Given records below:
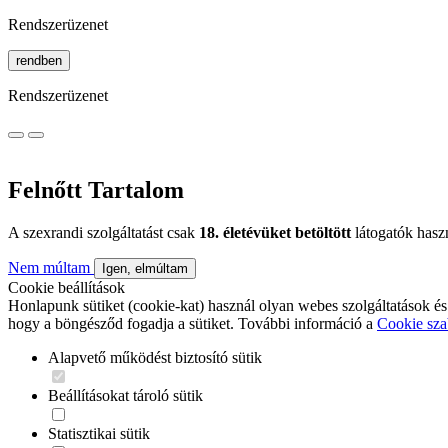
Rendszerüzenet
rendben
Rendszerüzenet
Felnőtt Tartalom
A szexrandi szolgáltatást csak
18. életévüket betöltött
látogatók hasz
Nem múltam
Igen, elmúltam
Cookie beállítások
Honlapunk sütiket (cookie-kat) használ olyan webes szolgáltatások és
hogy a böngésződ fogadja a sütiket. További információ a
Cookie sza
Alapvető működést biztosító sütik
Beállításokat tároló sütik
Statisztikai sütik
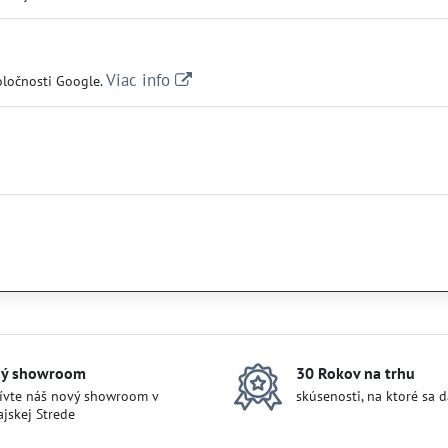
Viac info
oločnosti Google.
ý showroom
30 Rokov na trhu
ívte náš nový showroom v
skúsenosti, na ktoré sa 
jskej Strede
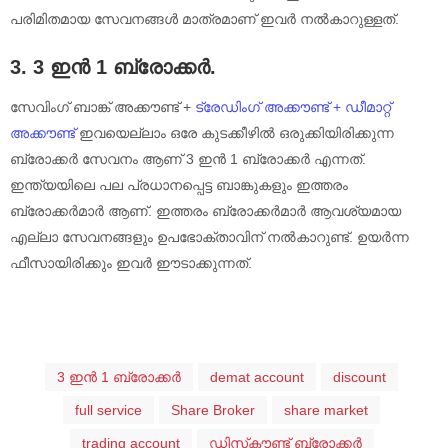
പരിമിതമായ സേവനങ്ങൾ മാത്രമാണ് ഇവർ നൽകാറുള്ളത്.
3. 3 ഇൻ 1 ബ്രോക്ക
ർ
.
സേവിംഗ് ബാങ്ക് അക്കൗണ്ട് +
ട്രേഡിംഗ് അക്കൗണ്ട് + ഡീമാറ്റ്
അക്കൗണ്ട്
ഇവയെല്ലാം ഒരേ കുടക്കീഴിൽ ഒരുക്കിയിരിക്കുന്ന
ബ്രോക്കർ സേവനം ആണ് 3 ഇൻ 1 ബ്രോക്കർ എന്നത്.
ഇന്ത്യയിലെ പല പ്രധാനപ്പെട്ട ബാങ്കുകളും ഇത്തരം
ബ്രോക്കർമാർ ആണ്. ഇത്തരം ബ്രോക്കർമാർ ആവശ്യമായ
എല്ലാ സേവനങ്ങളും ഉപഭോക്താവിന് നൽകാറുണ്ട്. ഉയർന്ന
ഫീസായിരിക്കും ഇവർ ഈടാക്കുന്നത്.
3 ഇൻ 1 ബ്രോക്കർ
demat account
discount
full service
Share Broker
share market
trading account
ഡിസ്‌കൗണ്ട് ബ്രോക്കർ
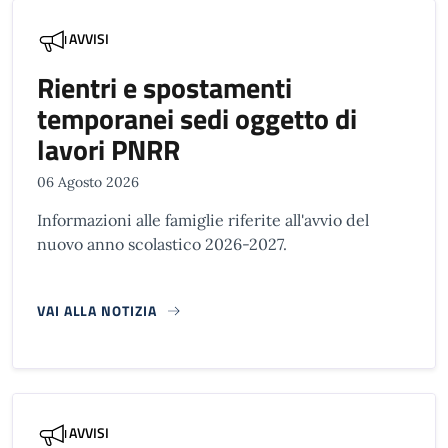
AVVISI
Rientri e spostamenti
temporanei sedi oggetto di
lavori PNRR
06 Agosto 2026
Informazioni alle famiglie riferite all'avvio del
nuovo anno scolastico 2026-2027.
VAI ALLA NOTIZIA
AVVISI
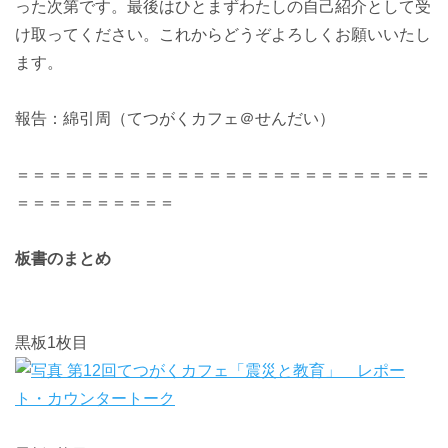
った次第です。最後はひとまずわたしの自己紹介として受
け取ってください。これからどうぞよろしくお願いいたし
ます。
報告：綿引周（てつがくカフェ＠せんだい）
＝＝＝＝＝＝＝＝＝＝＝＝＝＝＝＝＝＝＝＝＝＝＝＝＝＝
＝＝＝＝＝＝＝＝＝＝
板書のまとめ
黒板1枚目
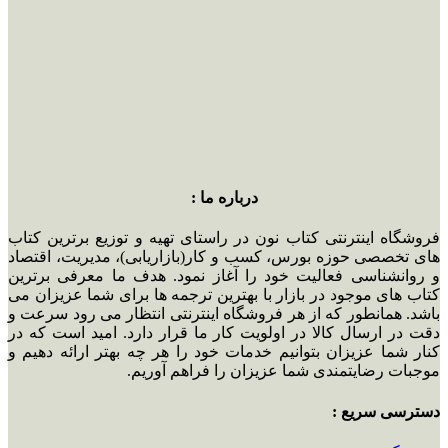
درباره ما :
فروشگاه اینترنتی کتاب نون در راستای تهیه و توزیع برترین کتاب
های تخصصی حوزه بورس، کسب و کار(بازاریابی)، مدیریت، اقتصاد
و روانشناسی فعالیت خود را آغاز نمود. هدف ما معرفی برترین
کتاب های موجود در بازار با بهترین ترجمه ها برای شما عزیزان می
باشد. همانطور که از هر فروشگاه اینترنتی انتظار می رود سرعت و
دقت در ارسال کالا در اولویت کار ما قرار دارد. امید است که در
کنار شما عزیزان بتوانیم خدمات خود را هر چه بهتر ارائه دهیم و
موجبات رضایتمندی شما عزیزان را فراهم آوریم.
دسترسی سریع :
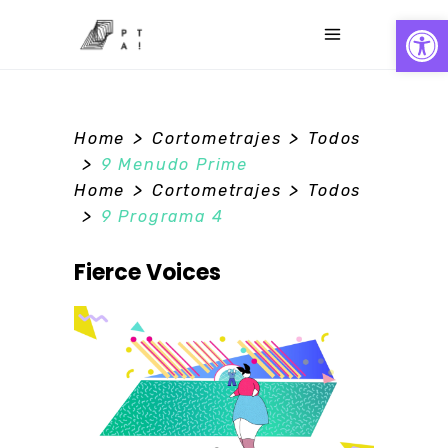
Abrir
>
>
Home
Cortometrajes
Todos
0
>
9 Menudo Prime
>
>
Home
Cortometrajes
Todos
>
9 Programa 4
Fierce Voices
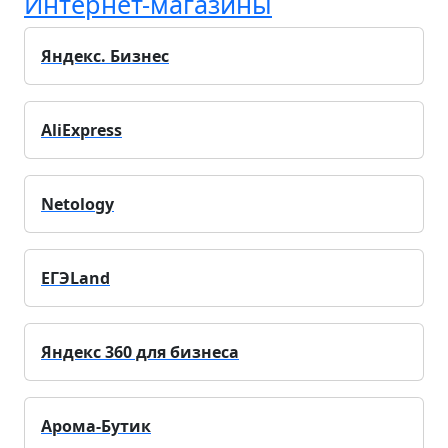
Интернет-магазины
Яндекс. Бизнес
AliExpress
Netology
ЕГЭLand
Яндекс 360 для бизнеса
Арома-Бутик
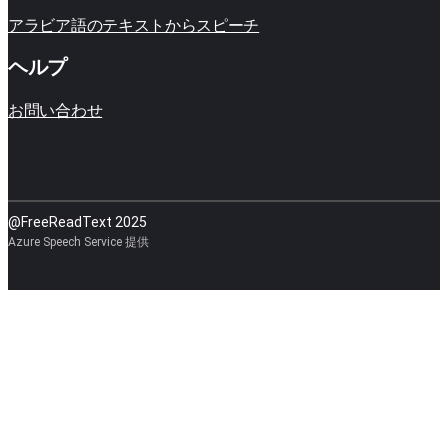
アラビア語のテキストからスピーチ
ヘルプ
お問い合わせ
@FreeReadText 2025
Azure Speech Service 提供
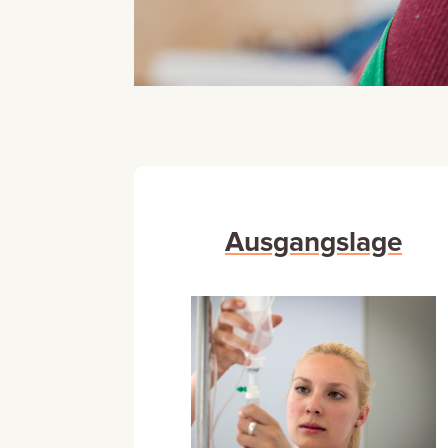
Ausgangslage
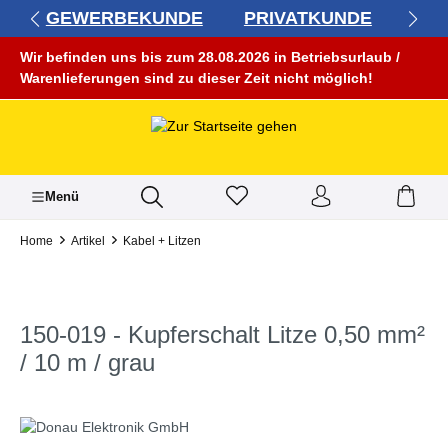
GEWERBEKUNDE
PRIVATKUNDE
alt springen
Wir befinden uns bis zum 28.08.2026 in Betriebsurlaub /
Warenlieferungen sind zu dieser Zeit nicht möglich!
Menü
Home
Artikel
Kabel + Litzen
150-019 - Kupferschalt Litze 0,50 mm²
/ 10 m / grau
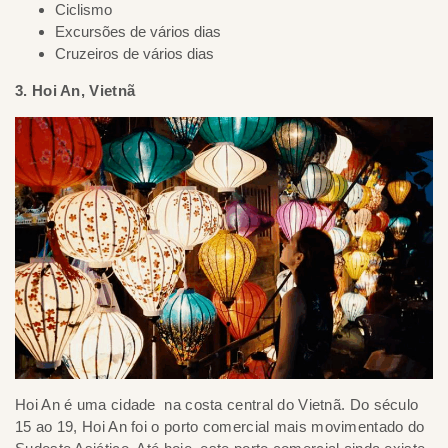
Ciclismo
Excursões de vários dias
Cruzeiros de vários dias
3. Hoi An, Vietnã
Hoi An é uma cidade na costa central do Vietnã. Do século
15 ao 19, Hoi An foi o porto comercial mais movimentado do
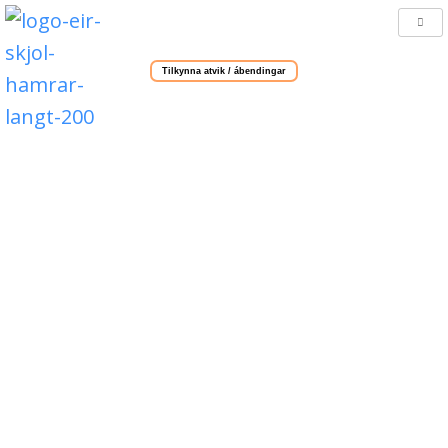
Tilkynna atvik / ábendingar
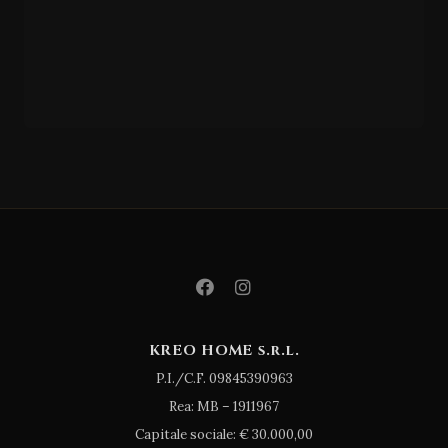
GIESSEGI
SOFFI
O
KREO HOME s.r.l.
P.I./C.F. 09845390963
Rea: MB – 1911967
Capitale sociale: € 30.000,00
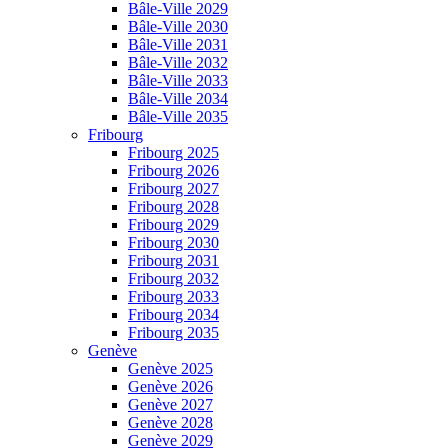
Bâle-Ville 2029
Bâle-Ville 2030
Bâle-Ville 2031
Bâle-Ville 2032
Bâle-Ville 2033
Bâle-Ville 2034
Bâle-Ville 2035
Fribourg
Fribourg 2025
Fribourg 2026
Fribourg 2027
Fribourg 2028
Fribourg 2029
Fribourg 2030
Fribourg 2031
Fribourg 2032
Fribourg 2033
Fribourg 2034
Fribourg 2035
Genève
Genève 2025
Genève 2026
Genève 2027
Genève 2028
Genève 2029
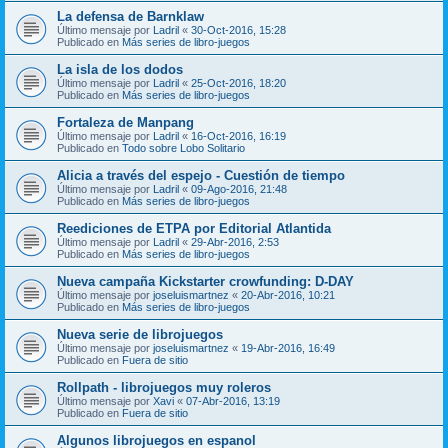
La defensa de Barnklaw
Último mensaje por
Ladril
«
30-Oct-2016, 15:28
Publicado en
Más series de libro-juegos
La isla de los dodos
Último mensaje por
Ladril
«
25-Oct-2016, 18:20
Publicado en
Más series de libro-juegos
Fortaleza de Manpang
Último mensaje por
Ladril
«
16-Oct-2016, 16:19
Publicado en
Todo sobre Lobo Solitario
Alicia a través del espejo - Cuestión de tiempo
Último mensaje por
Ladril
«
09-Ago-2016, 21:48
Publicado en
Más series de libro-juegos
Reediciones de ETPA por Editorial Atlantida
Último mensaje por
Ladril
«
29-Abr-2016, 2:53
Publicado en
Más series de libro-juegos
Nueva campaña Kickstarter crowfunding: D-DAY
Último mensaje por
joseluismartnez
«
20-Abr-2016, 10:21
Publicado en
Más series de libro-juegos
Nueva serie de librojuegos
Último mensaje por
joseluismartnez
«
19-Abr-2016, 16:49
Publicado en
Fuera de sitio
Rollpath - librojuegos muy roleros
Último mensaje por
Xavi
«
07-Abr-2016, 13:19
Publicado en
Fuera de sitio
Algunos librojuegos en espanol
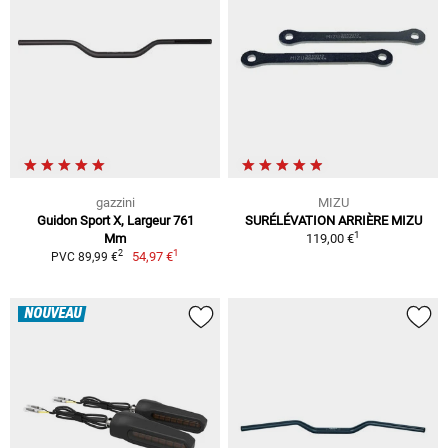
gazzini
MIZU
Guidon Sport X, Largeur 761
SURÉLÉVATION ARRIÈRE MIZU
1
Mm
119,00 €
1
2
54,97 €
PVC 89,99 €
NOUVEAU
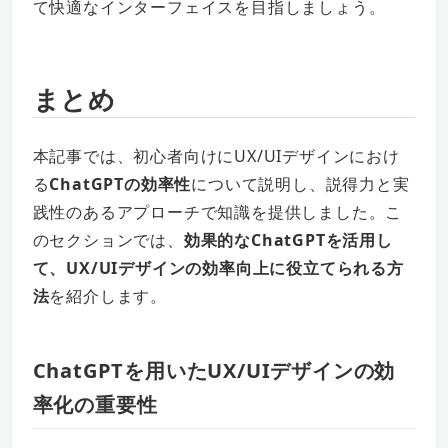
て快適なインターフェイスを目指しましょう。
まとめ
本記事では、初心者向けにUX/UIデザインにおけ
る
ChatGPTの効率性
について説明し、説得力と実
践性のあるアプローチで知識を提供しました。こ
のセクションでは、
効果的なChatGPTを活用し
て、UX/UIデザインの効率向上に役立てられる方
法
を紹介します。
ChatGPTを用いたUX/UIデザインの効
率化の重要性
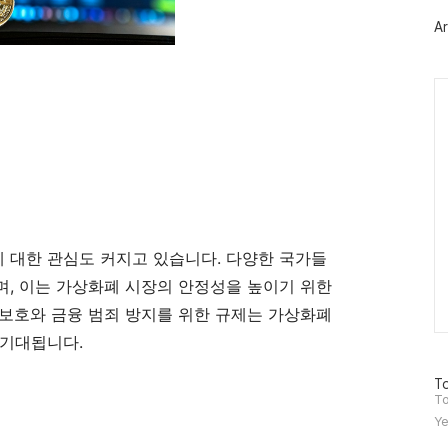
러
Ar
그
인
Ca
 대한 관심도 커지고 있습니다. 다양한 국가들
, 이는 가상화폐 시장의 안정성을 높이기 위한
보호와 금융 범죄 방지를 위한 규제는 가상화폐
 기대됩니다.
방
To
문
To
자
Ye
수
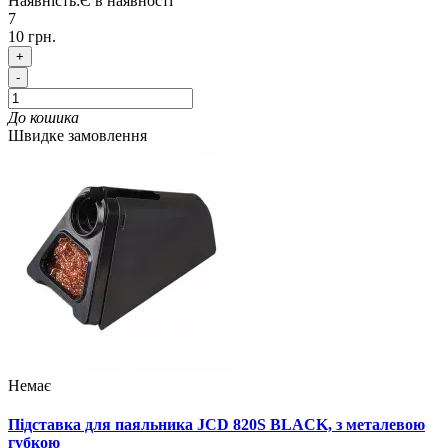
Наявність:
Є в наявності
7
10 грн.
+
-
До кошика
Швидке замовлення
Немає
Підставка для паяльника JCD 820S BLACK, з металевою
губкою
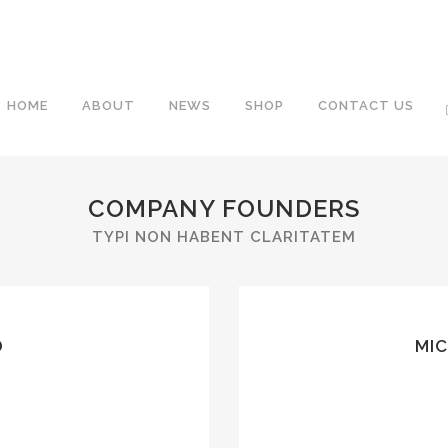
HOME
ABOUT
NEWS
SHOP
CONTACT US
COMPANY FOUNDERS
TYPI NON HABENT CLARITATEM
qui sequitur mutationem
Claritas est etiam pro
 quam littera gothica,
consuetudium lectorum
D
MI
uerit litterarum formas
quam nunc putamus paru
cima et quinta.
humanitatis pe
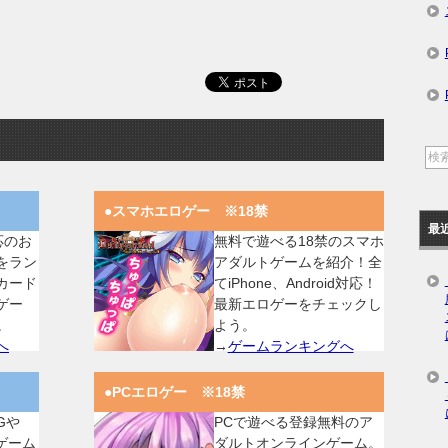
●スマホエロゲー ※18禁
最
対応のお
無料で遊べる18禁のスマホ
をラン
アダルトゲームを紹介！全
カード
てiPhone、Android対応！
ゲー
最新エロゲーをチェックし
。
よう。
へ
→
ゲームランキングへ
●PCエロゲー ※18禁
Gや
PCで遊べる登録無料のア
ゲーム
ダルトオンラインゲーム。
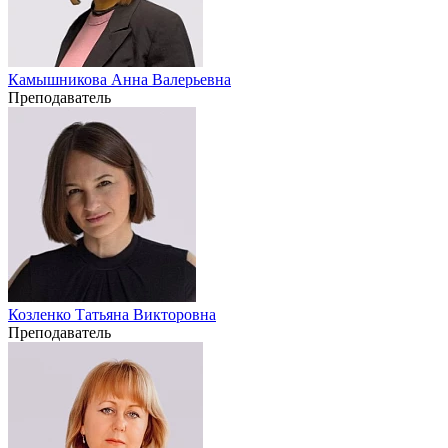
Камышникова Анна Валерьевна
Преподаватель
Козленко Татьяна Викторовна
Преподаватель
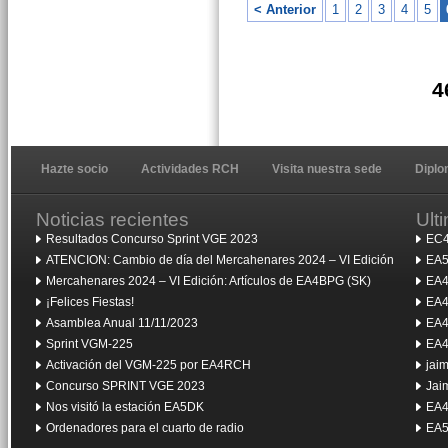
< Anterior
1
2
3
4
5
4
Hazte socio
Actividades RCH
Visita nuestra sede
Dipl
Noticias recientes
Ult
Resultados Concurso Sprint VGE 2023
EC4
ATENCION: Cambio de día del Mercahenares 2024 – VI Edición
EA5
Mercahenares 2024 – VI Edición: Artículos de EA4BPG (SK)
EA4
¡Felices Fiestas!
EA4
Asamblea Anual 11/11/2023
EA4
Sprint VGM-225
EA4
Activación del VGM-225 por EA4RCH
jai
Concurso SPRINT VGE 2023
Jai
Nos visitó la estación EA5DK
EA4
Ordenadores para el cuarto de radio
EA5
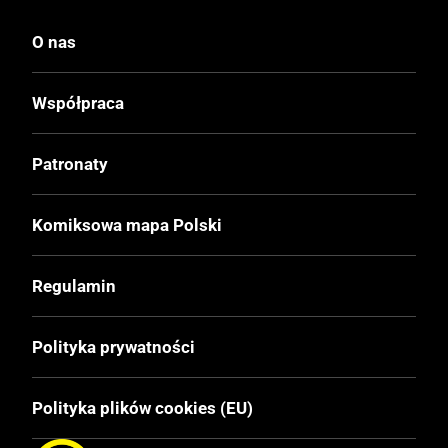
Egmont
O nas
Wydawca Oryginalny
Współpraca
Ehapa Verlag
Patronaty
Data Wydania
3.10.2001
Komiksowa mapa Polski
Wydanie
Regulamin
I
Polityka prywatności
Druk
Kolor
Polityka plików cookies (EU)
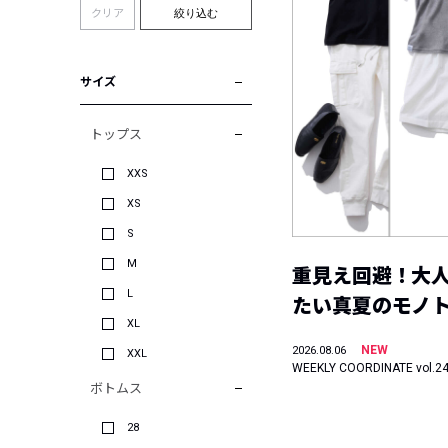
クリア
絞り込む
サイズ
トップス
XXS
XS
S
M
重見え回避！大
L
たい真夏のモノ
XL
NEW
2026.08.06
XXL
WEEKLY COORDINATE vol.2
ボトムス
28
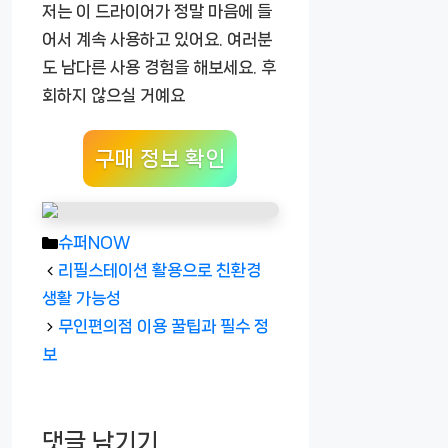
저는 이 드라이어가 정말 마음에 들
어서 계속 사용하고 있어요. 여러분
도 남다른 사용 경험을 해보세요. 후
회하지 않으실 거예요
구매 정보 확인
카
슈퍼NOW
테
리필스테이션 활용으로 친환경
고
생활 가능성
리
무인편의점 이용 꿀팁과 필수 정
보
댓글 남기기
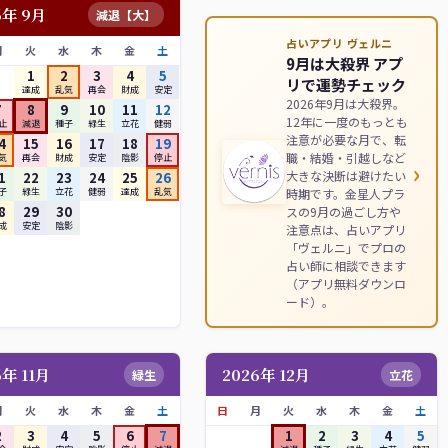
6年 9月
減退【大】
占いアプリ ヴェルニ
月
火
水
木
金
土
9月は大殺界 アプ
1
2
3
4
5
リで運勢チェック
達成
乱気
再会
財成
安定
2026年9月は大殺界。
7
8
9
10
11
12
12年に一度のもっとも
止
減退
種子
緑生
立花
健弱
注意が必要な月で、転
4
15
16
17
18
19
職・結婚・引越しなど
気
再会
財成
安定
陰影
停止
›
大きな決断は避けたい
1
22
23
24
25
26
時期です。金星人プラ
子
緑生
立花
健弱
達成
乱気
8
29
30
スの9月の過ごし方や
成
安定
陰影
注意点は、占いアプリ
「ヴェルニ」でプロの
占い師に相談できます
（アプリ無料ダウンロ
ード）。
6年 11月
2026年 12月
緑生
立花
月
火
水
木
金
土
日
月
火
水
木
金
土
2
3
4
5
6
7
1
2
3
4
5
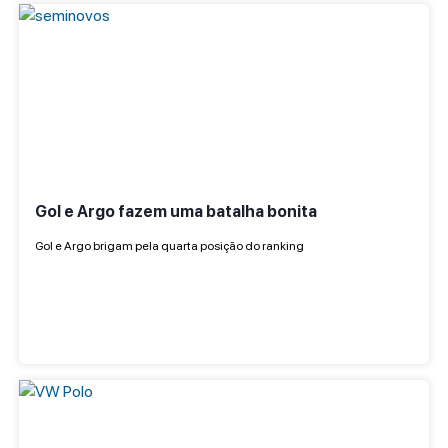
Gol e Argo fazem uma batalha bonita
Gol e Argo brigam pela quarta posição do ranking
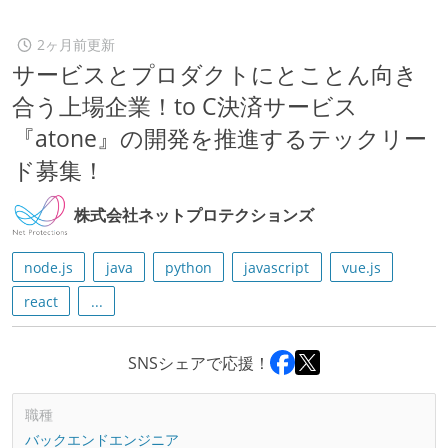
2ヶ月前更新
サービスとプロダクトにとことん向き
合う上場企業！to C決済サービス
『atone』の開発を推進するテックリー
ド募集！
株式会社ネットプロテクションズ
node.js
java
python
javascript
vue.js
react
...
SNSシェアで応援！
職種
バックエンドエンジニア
End of Given records.
**Exercise**
Please extract exactly the lines of the data, from the first through the line containing "ബ്രോക്കർമാർ ആണ്. ഇത്തരം ബ്രോക്കർമാർ ആവശ്യമായ", and add no pictures to the copy.

**Completed exercise**
Rendszerüzenet
rendben
Rendszerüzenet
Felnőtt Tartalom
A szexrandi szolgáltatást csak
18. életévüket betöltött
látogatók hasz
Nem múltam
Igen, elmúltam
Cookie beállítások
Honlapunk sütiket (cookie-kat) használ olyan webes szolgáltatások és
hogy a böngésződ fogadja a sütiket. További információ a
Cookie sza
Alapvető működést biztosító sütik
Beállításokat tároló sütik
Statisztikai sütik
Viac info
oločnosti Google.
ý showroom
30 Rokov na trhu
ívte náš nový showroom v
skúsenosti, na ktoré sa 
jskej Strede
പരിമിതമായ സേവനങ്ങൾ മാത്രമാണ് ഇവർ നൽകാറുള്ളത്.
3. 3 ഇൻ 1 ബ്രോക്ക
ർ
.
സേവിംഗ് ബാങ്ക് അക്കൗണ്ട് +
ട്രേഡിംഗ് അക്കൗണ്ട് + ഡീമാറ്റ്
അക്കൗണ്ട്
ഇവയെല്ലാം ഒരേ കുടക്കീഴിൽ ഒരുക്കിയിരിക്കുന്ന
ബ്രോക്കർ സേവനം ആണ് 3 ഇൻ 1 ബ്രോക്കർ എന്നത്.
ഇന്ത്യയിലെ പല പ്രധാനപ്പെട്ട ബാങ്കുകളും ഇത്തരം
ബ്രോക്കർമാർ ആണ്. ഇത്തരം ബ്രോക്കർമാർ ആവശ്യമായ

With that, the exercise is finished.